Frederic Saeker was wrongfully convicted in Wisconsin, based upon a false confession. He served six years. Curtis McCarty was exonerated in 2007 after serving 21 years, including nearly 18 years on Death Row, for a 1982 Oklahoma City murder he did not commit. McCarty was onvicted twice, and sentenced to death three times, based on prosecutorial misconduct and testimony from forensic analyst Joyce Gilchrist, whose lab misconduct has contributed to at least two other convictions also overturned by DNA. I was very happy to meet Dwayne Dail in person, who I had had phone contact with, as well as his sister. They invited me to visit them in Florida this summer. Dail spent 19 years in prison for rape based upon misidentification. Cy Green had a relationship with Win Wahrer who worked with AIDWYC, an innocence project based in Canada, similar to the relationship that I had with Claudia Whitman of the Innocence Project. Because her Canadian agency had no license to work in the United States, and because she was convinced of Cy’s innocence, she prevailed upon New York lawyer Melvin Beldock, who agreed to take his case pro bono, and ultimately proved him innocent of the murder in Brooklyn that he had been wrongfully convicted of. Kenneth Marsh, of California, was wrongfully convicted of killing his girlfriend’s son. While babysitting the child, Marsh walked out of the room, heard a crash, and ran back to find the baby on the floor. He served 21 years in a California prison before being
cleared. His girlfriend always believed in Marsh’s innocence, and stuck by him the entire time.

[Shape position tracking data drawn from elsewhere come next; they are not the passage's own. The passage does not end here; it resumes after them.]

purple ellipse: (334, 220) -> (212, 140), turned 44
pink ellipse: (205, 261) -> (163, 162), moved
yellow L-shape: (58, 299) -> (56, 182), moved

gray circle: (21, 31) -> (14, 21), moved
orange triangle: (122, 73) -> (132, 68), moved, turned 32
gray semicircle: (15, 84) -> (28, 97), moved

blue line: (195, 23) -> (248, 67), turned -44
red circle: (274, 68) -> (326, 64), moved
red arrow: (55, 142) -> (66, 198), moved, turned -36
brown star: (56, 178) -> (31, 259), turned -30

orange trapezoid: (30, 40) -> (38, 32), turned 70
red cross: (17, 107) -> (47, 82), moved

I was most moved by Willie Green, who had been cleared just five days before the conference. Willie had been wrongfully convicted of murder, in California, and had served 25 years in San Quentin prison. He had actually been sentenced to death, but the sentence was commuted after 18 months to Life In Prison. Approximately 23 years, four months, and however many days later his entire conviction was reversed as he had been proven innocent. His wife, whom he had met through another prisoner who subsequently passed away, also attended the conference. According to Willie, she had played an important part in keeping him going. He said that all of his immediate family had passed away while he was incarcerated. Michael Green, who had served 13 years in Ohio for rape based on misidentification and forensic science misconduct, had made a settlement with Ohio officials in his compensation case that included the bringing of an independent agency into Ohio for the purpose of reviewing other cases.

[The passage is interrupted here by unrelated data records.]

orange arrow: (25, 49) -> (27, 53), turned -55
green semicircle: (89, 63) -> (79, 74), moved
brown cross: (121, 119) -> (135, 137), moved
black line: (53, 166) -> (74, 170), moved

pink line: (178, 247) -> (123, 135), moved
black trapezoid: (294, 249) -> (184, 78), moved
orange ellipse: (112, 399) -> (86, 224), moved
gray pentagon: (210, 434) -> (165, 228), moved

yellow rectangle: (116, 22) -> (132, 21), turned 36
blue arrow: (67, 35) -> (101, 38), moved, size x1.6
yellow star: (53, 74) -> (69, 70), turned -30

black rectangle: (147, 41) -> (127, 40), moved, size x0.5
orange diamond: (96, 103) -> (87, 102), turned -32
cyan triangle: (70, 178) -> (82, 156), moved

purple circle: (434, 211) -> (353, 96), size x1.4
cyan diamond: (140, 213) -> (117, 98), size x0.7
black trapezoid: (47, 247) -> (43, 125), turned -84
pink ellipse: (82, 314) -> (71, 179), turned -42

I had lunch with several exonerees. We all shared short summaries of our cases and how much time we had served. Sadly, most of those with whom I spoke had served in excess of twenty years. By comparison, I felt like a baby having been locked up for only 16 years. There were times that I felt like crying listening to their stories, because I knew, only too well, what wrongful incarceration does to people.

Wrongful convictions are very real. The count is now up to 215 DNA-exposed wrongful convictions. It can literally happen to anyone, anywhere, at any time, taking an incalculable toll on those wrongfully imprisoned, their families, and our society.